OBSTETRIC FISTULA (Part three)

2 - The GOH’S System

A - the distal angle of the fistula >3.5 cm from the external urinary meatus.
B - the distal angle of the fistula 2.5-3.5 cm from the external urinary meatus.
C - the distal angle of the fistula 1.5-2.5 cm from the external urinary meatus.
D - the distal angle of the fistula <1.5 cm from the external urinary meatus.

1 - size <1.5 cm, in maximum diameter.
2 - size 1.5-3 cm, in maximum diameter.
3 - size >3 cm, in maximum diameter.

Nothing or single middle fibrosis, > 6cm normal capacity.

Moderate / severe fibrosis and reduced vaginal capacity and size.

Special condition, post-radiation, ureteric involvement, circumferential fistula, previous repair.

3 - The Waaldijk System

  1. Surrounding mechanisms unaffected
  2. Surrounding mechanisms affected
    a - without subtotal urethral involvement
      - without defects
      - circumferential
      - with defects
    b - with subtotal urethral involvement
      - without defects
      - circumferential
      - with defects
  3. Ureteric fistula
    Based on size they are divided into:
      - Small <2 cm
      - Medium 2-3 cm
      - Large 4-5 cm
      - Very large <6 cm
Management of fistulas

1 - Conservative management

  • early bladder catheterization
  • vulvar dermatitis, irritation treated with zinc oxide.
  • Foley catheter insertion, 16-18. If the catheter bypasses the fistula, it is excluded from treatment.
  • Check after 24 hours
  • Drink plenty of water but no more than 5 liters per day.
  • Assessment after 4 weeks excludes closure failure.

Excluded from treatment:

  • isolated rectovaginal fistula
  • fistula from pelvic malignancy, radiotherapy, syphilitic infection
  • women suffering from incontinence after treatment
  • fistula between ureter and vagina

Treatment failure when:

  • catheter in vagina
  • lack of cooperation with the patient
  • if the patient remains wet after 4 weeks
  • catheter is removed after 4 weeks if the patient remains dry

2 - Surgical management

Juxtourethral, mid-vaginal fistulas are treated vaginally while juxtacervical fistulas are treated via vaginal or abdominal route.

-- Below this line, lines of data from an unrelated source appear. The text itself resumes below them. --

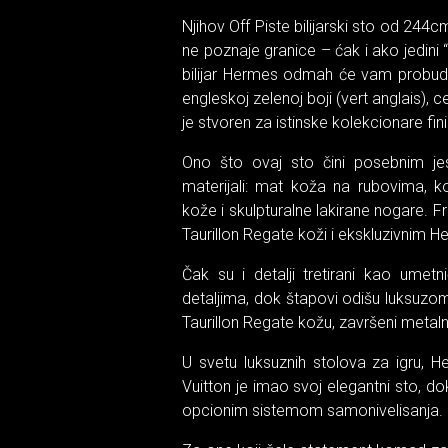
Njihov Off Piste bilijarski sto od 24
ne poznaje granice – ćak i ako jedini 
bilijar Hermes odmah će vam probudit
engleskoj zelenoj boji (vert anglais),
je stvoren za istinske kolekcionare fini
Ono što ovaj sto čini posebnim jest
materijali: mat koža na rubovima, 
kože i skulpturalne lakirane nogare. Fr
Taurillon Regate koži i ekskluzivnim 
Čak su i detalji tretirani kao umet
detaljima, dok štapovi odišu luksuzo
Taurillon Regate kožu, završeni metal
U svetu luksuznih stolova za igru, H
Vuitton je imao svoj elegantni sto, do
opcionim sistemom samonivelisanja.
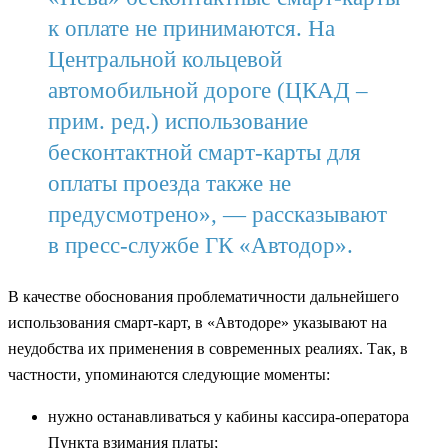
к оплате не принимаются. На
Центральной кольцевой
автомобильной дороге (ЦКАД –
прим. ред.) использование
бесконтактной смарт-карты для
оплаты проезда также не
предусмотрено», — рассказывают
в пресс-службе ГК «Автодор».
В качестве обоснования проблематичности дальнейшего
использования смарт-карт, в «Автодоре» указывают на
неудобства их применения в современных реалиях. Так, в
частности, упоминаются следующие моменты:
нужно останавливаться у кабины кассира-оператора
Пункта взимания платы;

The vaginal route has advantages: less bladder damage, less blood, less pain, fewer days in hospital and greater patient satisfaction.

The vaginal route is contraindicated when: there are damages in the vaginal tissue around the fistula, if the bladder has low capacity, low cooperation with the patient, presence of vaginal stenosis, involvement of other pelvic structures, when a ureteral reimplantation is required.

The abdominal route can be: intraperitoneal and extraperitoneal.

Antibiotic prophylaxis is done orally, single dose.

Preoperative preparation

  • Perineum, washing and cleaning
  • Increased fluids
  • Enema
  • Sedation, one night before and before surgery 10 mg midazolam or 100 mg phenobarbital
  • Preoperative anesthetic assessment is done

Postoperative period

  • Vital signs are assessed: BP, HR, Temperature
  • Assessed for blood loss (vaginal / catheter) and for anemia.
  • Fluid balance (intake and elimination) is monitored.
  • The patient is kept with adequate anesthesia to stay calm.
  • Should move as soon as possible to prevent thrombotic phenomena.
  • Should take plenty of fluids to produce up to 2-3 liters of urine per day.
  • The catheter is kept 5-21 days in simple cases and 21-42 days in complicated cases.
  • Movement in simple cases is done within the day whereas in complicated cases (e.g., with ureteral implantation) more than 7 days rest is recommended.
  • Psychotherapy exercises start the day after the operation.
  • Non-absorbable sutures are removed when tissues heal.